Segment Open
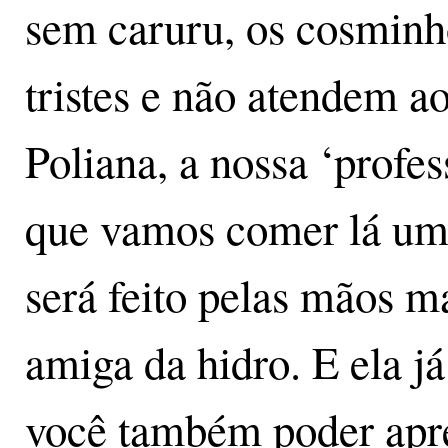
sem caruru, os cosminh
tristes e não atendem a
Poliana, a nossa ‘profes
que vamos comer lá um 
será feito pelas mãos m
amiga da hidro. E ela j
você também poder apre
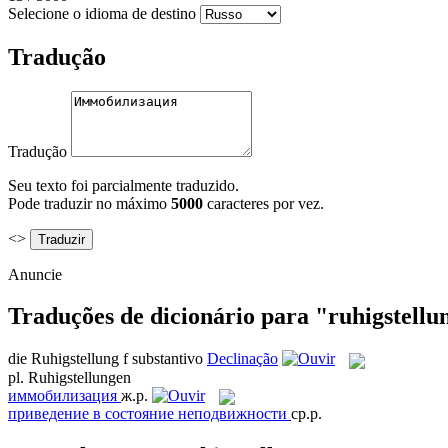
Selecione o idioma de destino
Tradução
Tradução
Seu texto foi parcialmente traduzido.
Pode traduzir no máximo
5000
caracteres por vez.
<>
Anuncie
Traduções de dicionário para "ruhigstellu
die
Ruhigstellung
f
substantivo
Declinação
pl.
Ruhigstellungen
иммобилизация
ж.р.
приведение в состояние неподвижности
ср.р.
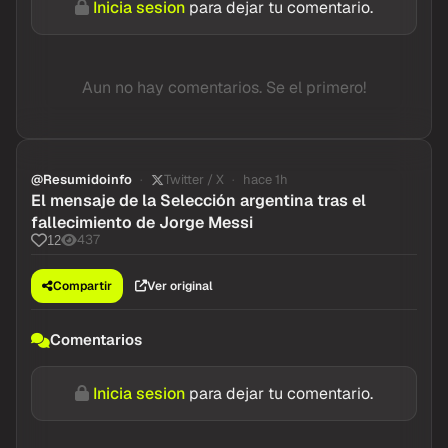
Inicia sesion
para dejar tu comentario.
Aun no hay comentarios. Se el primero!
@Resumidoinfo
Twitter / X
hace 1h
El mensaje de la Selección argentina tras el
fallecimiento de Jorge Messi
437
12
Compartir
Ver original
Comentarios
Inicia sesion
para dejar tu comentario.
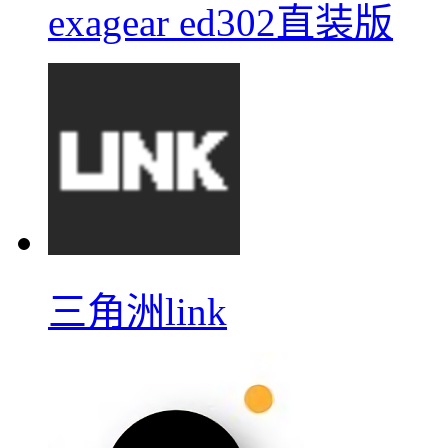
exagear ed302直装版
三角洲link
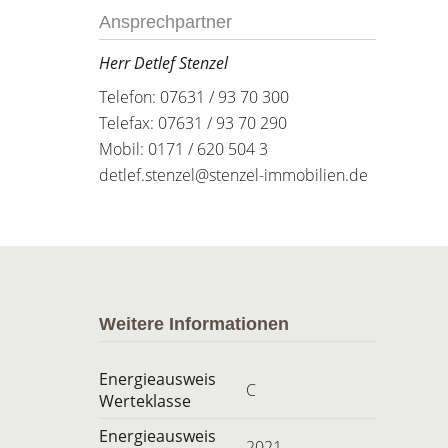
Ansprechpartner
Herr Detlef Stenzel
Telefon: 07631 / 93 70 300
Telefax: 07631 / 93 70 290
Mobil: 0171 / 620 504 3
detlef.stenzel@stenzel-immobilien.de
Weitere Informationen
Energieausweis
C
Werteklasse
Energieausweis
2021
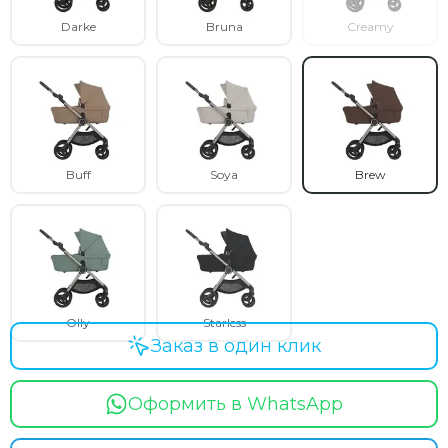
Darke
Bruna
Creamy
Buff
Soya
Brew
Olly
Starless
Заказ в один клик
Оформить в WhatsApp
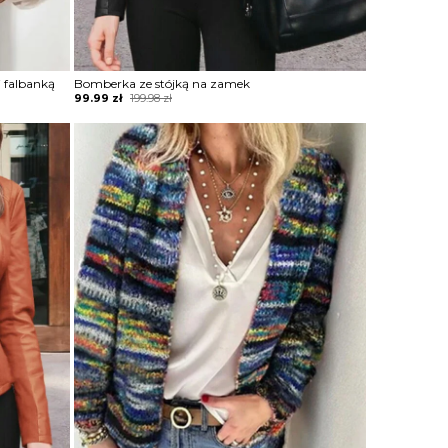
 falbanką
Bomberka ze stójką na zamek
Original
Current
99.99
zł
199.98
zł
price
price
was:
is:
199.98 zł.
99.99 zł.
Segment Closed
The problem - Repeat the listing verbatim. Skip the pictures.

Task output -
sem caruru, os cosminh
tristes e não atendem a
Poliana, a nossa ‘profes
que vamos comer lá um 
será feito pelas mãos m
amiga da hidro. E ela j
você também poder apre
Selecione o idioma de destino
Tradução
Tradução
Seu texto foi parcialmente traduzido.
Pode traduzir no máximo
5000
caracteres por vez.
<>
Anuncie
Traduções de dicionário para "ruhigstellu
die
Ruhigstellung
f
substantivo
Declinação
pl.
Ruhigstellungen
иммобилизация
ж.р.
приведение в состояние неподвижности
ср.р.
Inicia sesion
para dejar tu comentario.
Aun no hay comentarios. Se el primero!
@Resumidoinfo
Twitter / X
hace 1h
El mensaje de la Selección argentina tras el
fallecimiento de Jorge Messi
437
12
Compartir
Ver original
Comentarios
Inicia sesion
para dejar tu comentario.
exagear ed302直装版
三角洲link
Ansprechpartner
Herr Detlef Stenzel
Telefon: 07631 / 93 70 300
Telefax: 07631 / 93 70 290
Mobil: 0171 / 620 504 3
detlef.stenzel@stenzel-immobilien.de
Weitere Informationen
Energieausweis
C
Werteklasse
Energieausweis
2021
Darke
Bruna
Creamy
Buff
Soya
Brew
Olly
Starless
Заказ в один клик
Оформить в WhatsApp
 falbanką
Bomberka ze stójką na zamek
Original
Current
99.99
zł
199.98
zł
price
price
was:
is:
199.98 zł.
99.99 zł.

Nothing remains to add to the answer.